En los últimos juicios que lo tuvieron como imputado permanecía conectado a las audiencias desde Marcos Paz o el hospital de turno. No recuerdo que haya pisado la sala del primer piso de los Tribunales de 8 y 51. De todas maneras, siempre se las ingenió para decir presente. La última vez fue mientras una testigo declaraba y con el micrófono abierto comenzó a despotricar con un hilo de voz inentendible hasta que lo mutearon.

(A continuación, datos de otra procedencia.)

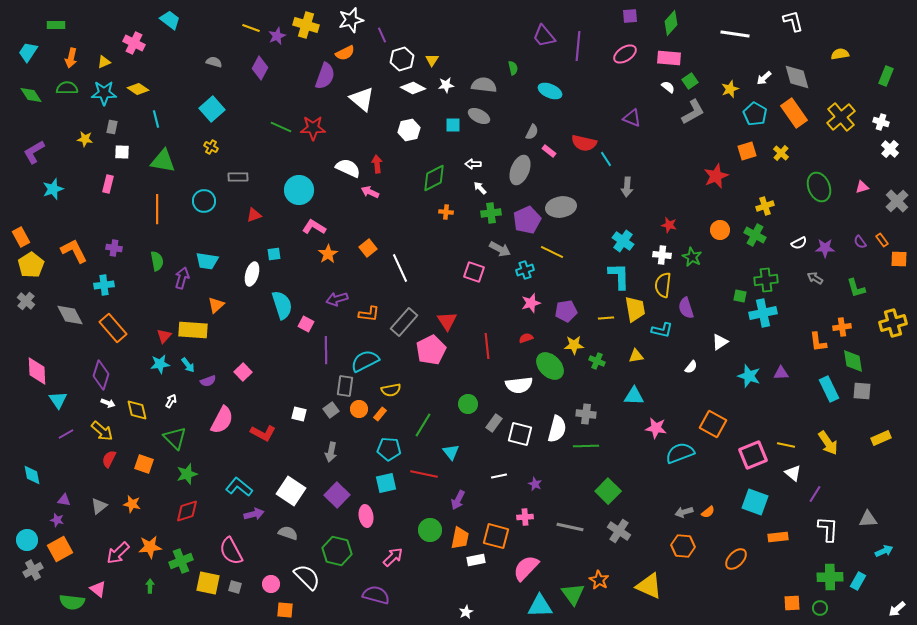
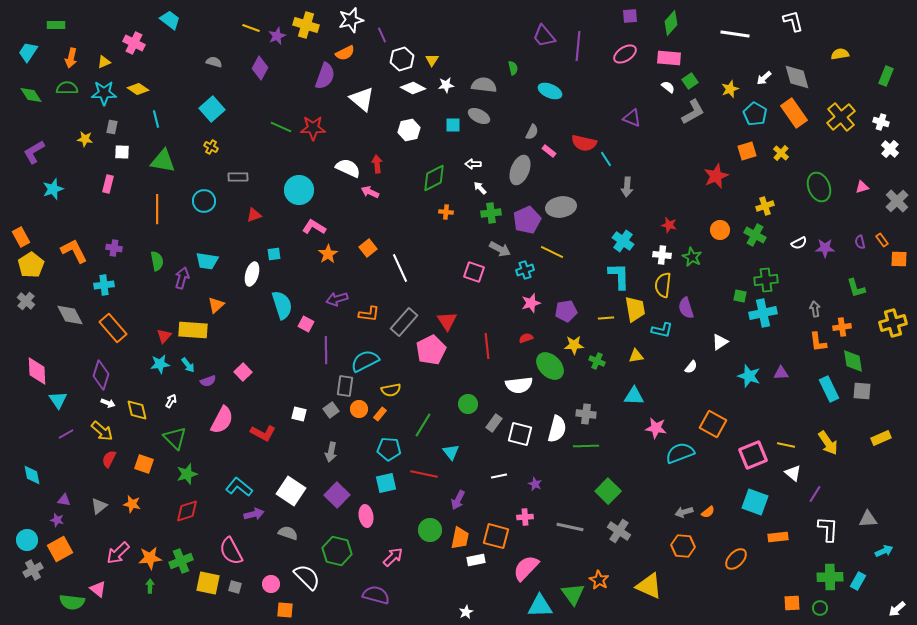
purple semicircle at (860, 242): rotated 24 degrees clockwise
gray arrow at (815, 278): moved 31 px down; rotated 49 degrees clockwise
orange star at (150, 547): moved 11 px down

Antes de la sentencia por el juicio Pozo de Arana de este año tuvo la oportunidad de decir sus últimas palabras pero directamente ya no podía hablar y una secretaria del Tribunal las leyó, decía más o menos lo mismo de siempre pero ese detalle me dio la pauta de que el desenlace se acercaba definitivamente y se lo comenté a algunas personas. Sobre todo porque escribí una novela que se llama Echar el Resto y sale en estos días a través de Erizo Ediciones, en ella Etchecolatz es uno de los protagonistas y, si bien era casi imposible, me daba miedo que llegara a sus manos, secuelas de haber escuchado tanto, supongo.
Era el testimonio de Jorge Julio López en la causa del 2006 lo que se iba a proyectar en la pantalla que estaba preparando aquella mañana en la que Etchecolatz me preguntó con curiosidad y no me anime a responderle.